Page MenuHomePhabricator

'scap pull' stopped working on appservers ?
Closed, ResolvedPublic

Description

We normally use "scap pull" on appservers after hardware maintenance (like T205240) or other downtime to make sure they are in sync with other appservers.

This appears to have stopped working. On mw2181 it fails like this, with mwscript missing:

[mw2181:~] $ scap pull
18:14:34 Copying from deployment.codfw.wmnet to mw2181.codfw.wmnet
18:14:34 Started rsync common
cannot delete non-empty directory: php-1.33.0-wmf.23/cache/l10n
cannot delete non-empty directory: php-1.33.0-wmf.23/cache/l10n
cannot delete non-empty directory: php-1.33.0-wmf.23/cache
cannot delete non-empty directory: php-1.33.0-wmf.23/cache
cannot delete non-empty directory: php-1.33.0-wmf.23
cannot delete non-empty directory: php-1.32.0-wmf.3/cache/l10n
cannot delete non-empty directory: php-1.32.0-wmf.3/cache/l10n
cannot delete non-empty directory: php-1.32.0-wmf.3/cache
cannot delete non-empty directory: php-1.32.0-wmf.3/cache
cannot delete non-empty directory: php-1.32.0-wmf.3
18:14:52 Finished rsync common (duration: 00m 17s)
18:14:52 Started scap-cdb-rebuild
18:14:53 Finished scap-cdb-rebuild (duration: 00m 00s)
18:14:53 Running refreshMessageBlobs.php for each wiki
18:14:53 Last output:
sudo: /usr/local/bin/mwscript: command not found
18:14:53 Unhandled error:
Traceback (most recent call last):
  File "/usr/lib/python2.7/dist-packages/scap/cli.py", line 342, in run
    exit_status = app.main(app.extra_arguments)
  File "/usr/lib/python2.7/dist-packages/scap/main.py", line 713, in main
    tasks.clear_message_blobs()
  File "/usr/lib/python2.7/dist-packages/scap/utils.py", line 402, in context_wrapper
    return func(*args, **kwargs)
  File "/usr/lib/python2.7/dist-packages/scap/tasks.py", line 809, in clear_message_blobs
    '/usr/local/bin/mwscript '
  File "/usr/lib/python2.7/dist-packages/scap/utils.py", line 402, in context_wrapper
    return func(*args, **kwargs)
  File "/usr/lib/python2.7/dist-packages/scap/utils.py", line 497, in sudo_check_call
    raise subprocess.CalledProcessError(proc.returncode, cmd)
CalledProcessError: Command '/usr/local/bin/mwscript extensions/WikimediaMaintenance/refreshMessageBlobs.php' returned non-zero exit status 1
18:14:53 pull failed: <CalledProcessError> Command '/usr/local/bin/mwscript extensions/WikimediaMaintenance/refreshMessageBlobs.php' returned non-zero exit status 1

Event Timeline

Is this a circular dependency? mwscript (== /usr/local/bin/mwscript) is not part of the appserver base?
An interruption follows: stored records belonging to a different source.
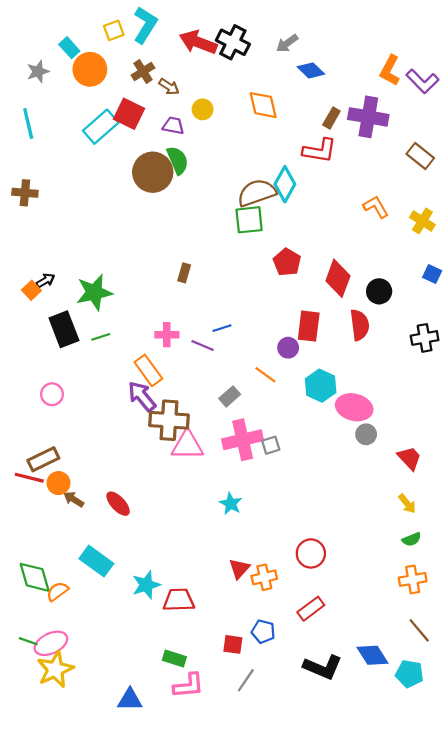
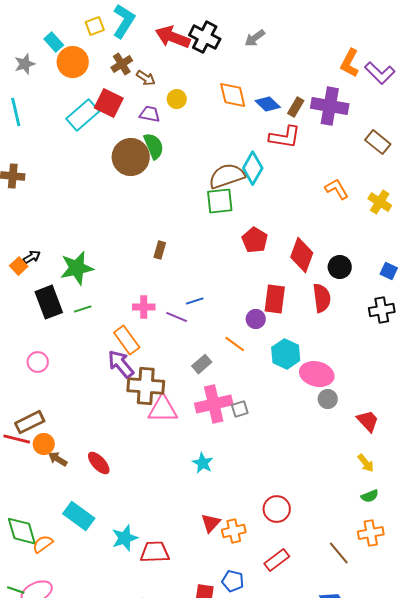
blue diamond: (311, 70) -> (268, 104), moved
blue square: (432, 274) -> (389, 271), moved
brown line: (419, 630) -> (339, 553), moved

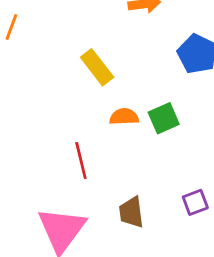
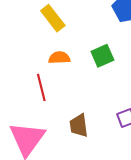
orange semicircle: (124, 117) -> (59, 58), moved

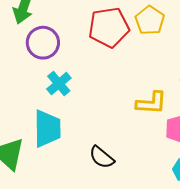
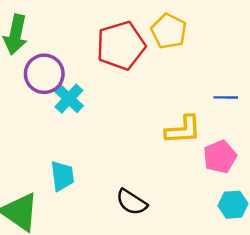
cyan cross: (59, 84) -> (69, 99), moved
cyan trapezoid: (47, 129) -> (62, 176), size x0.7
refreshMessageBlobs was added in T222539

One of two solutions:

  • Install scap::scripts on all appservers rather than canary appservers
  • rethink how this is included in scap

refreshMessageBlobs was added in T222539

One of two solutions:

  • Install scap::scripts on all appservers rather than canary appservers
  • rethink how this is included in scap

Rethinking how this works in scap:

  • refreshMessageBlobs clears the global cache and has no effect on an individual appserver
  • we need to run refreshMessageBlobs after any localisation updates are deployed (after scap sync -- this is currently happening)
  • we run this as part of scap pull to aid in testing via mwdebug servers
  • purging the blobstore on scap pull means that the data will be purged from the global cache
  • If the global cache is repopulated by requests to appservers, then maybe there's not a lot of reason to run this on a scap pull since any request to a normal appserver that happens before the test request to mwdebug would re-populate the cache with the currently deployed information, rather than the messageBlob you're testing

So either: I'm misunderstanding why we'd want to run refreshMessageBlobs, I'm misunderstanding how the messageBlobs cache is re-populated, or we can remove this from scap pull

I talked a little bit about this with @Krinkle in IRC -- adding him. Also adding @Catrope since he worked on this a bit. Can either of you help me understand this a bit better?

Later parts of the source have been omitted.